Historians often focus on the idea of a “tipping point.” There is a sense that they are coming to one in southern Thailand in 2007. The insurgency is entering its fourth year, nearly 2,000 people have been killed, and the Government seems no closer to coming up with a solution, stopping the bloodshed, or being able to protect the local community. The Thai Government took great satisfaction that in the 2004 elections, 90 percent of the Muslims in the south voted; that was proof that the Muslims were not supportive of secessionism. Indeed the Government asserts that only 2 percent of the Muslims actively support the insurgency.

But at what point will the population become disaffected with the government, its inability to provide security, and the dwindling provision of social services? At what point will people so fear the insurgents that they will simply quit the Thai state and use the parallel Islamic system of schools, courts and medical services? At what point will a growing number of people throw their lot in with the insurgents and support secessionism? The longer that the insurgency is raging, the more in place a parallel infrastructure will be, and the more that opponents, Buddhists, and moderate Muslims will be cowed into submission or vote with their feet.

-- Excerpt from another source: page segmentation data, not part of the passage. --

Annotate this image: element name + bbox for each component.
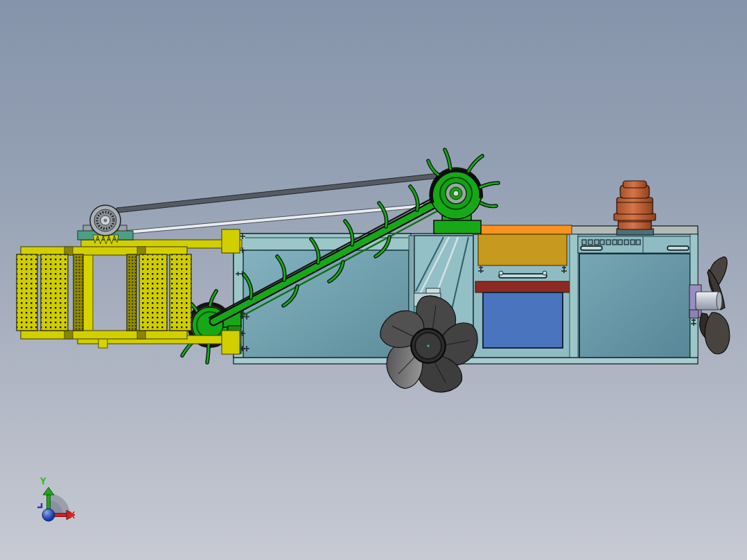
z-axis-mark bbox=[37, 503, 42, 507]
cad-viewport[interactable]: Y X bbox=[0, 0, 747, 560]
orientation-triad: Y X bbox=[37, 475, 76, 521]
engine-cover-panel[interactable] bbox=[478, 234, 567, 265]
drum-bottom-bar bbox=[21, 331, 187, 339]
cabin-panel[interactable] bbox=[579, 254, 690, 358]
propeller-shaft bbox=[696, 292, 719, 310]
handle-end bbox=[543, 271, 547, 275]
engine-cover-trim[interactable] bbox=[473, 225, 572, 234]
origin-sphere bbox=[42, 509, 55, 521]
exhaust-body bbox=[617, 198, 653, 214]
y-axis-label: Y bbox=[40, 475, 46, 487]
axle-stub bbox=[98, 338, 107, 348]
head-base bbox=[434, 220, 481, 234]
x-axis-label: X bbox=[69, 509, 76, 520]
upper-arm-bracket bbox=[222, 229, 240, 253]
prop-blade-lower bbox=[705, 313, 729, 354]
collection-drum[interactable] bbox=[17, 229, 242, 354]
door-trim-strip[interactable] bbox=[475, 281, 572, 292]
exhaust-base bbox=[618, 220, 651, 229]
fan-hub-center bbox=[428, 345, 430, 347]
exhaust-cap bbox=[623, 181, 647, 188]
boom-head-pulley[interactable] bbox=[428, 150, 498, 234]
handle-end bbox=[499, 271, 503, 275]
drum-top-bar bbox=[21, 247, 187, 255]
drum-axle bbox=[82, 247, 93, 338]
cabin[interactable] bbox=[578, 234, 698, 358]
lower-arm-bracket bbox=[222, 331, 240, 354]
door-panel[interactable] bbox=[483, 292, 563, 348]
section-divider bbox=[570, 234, 578, 358]
exhaust-stack[interactable] bbox=[614, 181, 656, 235]
drum-screen-panels bbox=[17, 254, 191, 331]
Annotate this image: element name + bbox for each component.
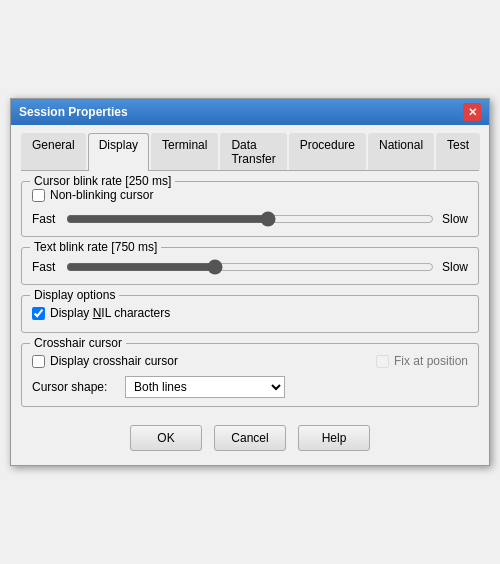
text-blink-slow-label: Slow <box>440 260 468 274</box>
display-options-group: Display options Display NIL characters <box>21 295 479 333</box>
text-blink-fast-label: Fast <box>32 260 60 274</box>
cursor-blink-fast-label: Fast <box>32 212 60 226</box>
cancel-button[interactable]: Cancel <box>214 425 286 451</box>
tab-national[interactable]: National <box>368 133 434 170</box>
close-button[interactable]: ✕ <box>463 103 481 121</box>
cursor-blink-title: Cursor blink rate [250 ms] <box>30 174 175 188</box>
cursor-shape-label: Cursor shape: <box>32 380 117 394</box>
tab-terminal[interactable]: Terminal <box>151 133 218 170</box>
ok-button[interactable]: OK <box>130 425 202 451</box>
cursor-blink-slider[interactable] <box>66 210 434 228</box>
tab-procedure[interactable]: Procedure <box>289 133 366 170</box>
crosshair-label: Display crosshair cursor <box>50 354 178 368</box>
nil-chars-checkbox[interactable] <box>32 307 45 320</box>
crosshair-group: Crosshair cursor Display crosshair curso… <box>21 343 479 407</box>
tab-data-transfer[interactable]: Data Transfer <box>220 133 286 170</box>
text-blink-slider[interactable] <box>66 258 434 276</box>
cursor-blink-group: Cursor blink rate [250 ms] Non-blinking … <box>21 181 479 237</box>
crosshair-top-row: Display crosshair cursor Fix at position <box>32 354 468 368</box>
cursor-blink-slow-label: Slow <box>440 212 468 226</box>
crosshair-title: Crosshair cursor <box>30 336 126 350</box>
help-button[interactable]: Help <box>298 425 370 451</box>
content-area: General Display Terminal Data Transfer P… <box>11 125 489 465</box>
nil-chars-label: Display NIL characters <box>50 306 170 320</box>
title-bar: Session Properties ✕ <box>11 99 489 125</box>
text-blink-slider-row: Fast Slow <box>32 258 468 276</box>
fix-at-position-row: Fix at position <box>376 354 468 368</box>
text-blink-group: Text blink rate [750 ms] Fast Slow <box>21 247 479 285</box>
tab-bar: General Display Terminal Data Transfer P… <box>21 133 479 171</box>
fix-position-checkbox[interactable] <box>376 355 389 368</box>
non-blinking-label: Non-blinking cursor <box>50 188 153 202</box>
session-properties-window: Session Properties ✕ General Display Ter… <box>10 98 490 466</box>
text-blink-title: Text blink rate [750 ms] <box>30 240 161 254</box>
cursor-blink-slider-row: Fast Slow <box>32 210 468 228</box>
display-crosshair-left: Display crosshair cursor <box>32 354 178 368</box>
nil-chars-row: Display NIL characters <box>32 306 468 320</box>
tab-test[interactable]: Test <box>436 133 480 170</box>
display-options-title: Display options <box>30 288 119 302</box>
fix-position-label: Fix at position <box>394 354 468 368</box>
cursor-shape-row: Cursor shape: Both lines Horizontal line… <box>32 376 468 398</box>
cursor-shape-select[interactable]: Both lines Horizontal line Vertical line… <box>125 376 285 398</box>
buttons-row: OK Cancel Help <box>21 417 479 455</box>
non-blinking-checkbox[interactable] <box>32 189 45 202</box>
tab-general[interactable]: General <box>21 133 86 170</box>
tab-display[interactable]: Display <box>88 133 149 171</box>
non-blinking-row: Non-blinking cursor <box>32 188 468 202</box>
crosshair-checkbox[interactable] <box>32 355 45 368</box>
window-title: Session Properties <box>19 105 128 119</box>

There is a prevailing concern in Bangkok that the Army will give the “carrots” used to win over the local population some six more months before it simply goes in and launches a new wave of heavy-handed operations. Patience is wearing thin in the military, especially as the violence has spiked after the coup, at a time when many concessions and changes in Thai government policy were being offered. The rate of violence on the part of the insurgents is unlikely to go up considerably more, because of logistical and resource constraints. This will change if there is a large-scale escalation of violence on the Thai side. It will also change if widespread communal violence erupts in 2007. But even the current rates of violence are a threat to the Thai state. At present, it is losing the south.

 

Dr. Zachary Abuza is a leading scholar of terrorism in Southeast Asia and the author of Militant Islam in Southeast Asia: Crucible of Terror. He is Associate Professor for Political Science and International Relations at Boston’s Simmons College, but has been on study-leave in Thailand in recent months. He will be visiting Australia in late February.